Unfortunately, very little of this
material will strike the students upon whom it
will be inflicted as any more immediate, urgent,
or emotionally and intellectually compelling than
anything else gleaned from little-read journals
and stuffed between covers to be recycled as
required reading.
This is not to say that the contents are
worthless; only that they are mostly now period
pieces, offering studies of the attitudes of
university students, for example, whose
generation is now reaching middle age.
Among the canon included in Social
Creatures are several selections that were
clearly influential in their time, and still
echo in public as well as academic discourse.
The oldest chapter is an excerpt from Animal
Liberation, by Peter Singer (1974), often
credited with providing the intellectual
framework for the animal rights movement.
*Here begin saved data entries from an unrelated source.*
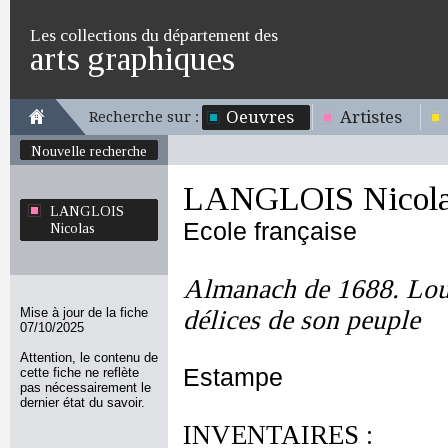
Les collections du département des
arts graphiques
Oeuvres
Artistes
Recherche sur :
Nouvelle recherche
LANGLOIS Nicol
LANGLOIS
Ecole française
Nicolas
Almanach de 1688. Loui
Mise à jour de la fiche
délices de son peuple
07/10/2025
Attention, le contenu de
Estampe
cette fiche ne reflète
pas nécessairement le
dernier état du savoir.
INVENTAIRES :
Tom
Regan’s 1985 essay The Case For Animal Rights,
disputing Singer from a pro-animal perspective,
has also had enduring influence.
Carol Adams’ excerpt from The Sexual Politics of
Meat (1990) may be the essay most relevant to the
issues presently before many university students,
even if Adams wrote it before some of them were
born.
The fatal flaw in Social Creatures–
apart from the frequently deadly dull academic
writing–is that popular culture has already
raced far ahead of academia. Several essays
exploring the relationship of animal abuse and
crimes against humans, for example, merely
quantify themes that are today explored in
routine police beat reporting.
A second obvious example is “Loving them
to death,” a 1999 study of “Blame-displacing
strategies of animal shelter workers and
surrenderers,” by Stephanie S. Frommer and
Arnold Arluke.
“Frommer and Arluke argue that┼áblame
management strategies make it possible for the
cycle of surrendering and killing to be
perpetuated,” writes Flynn in introduction.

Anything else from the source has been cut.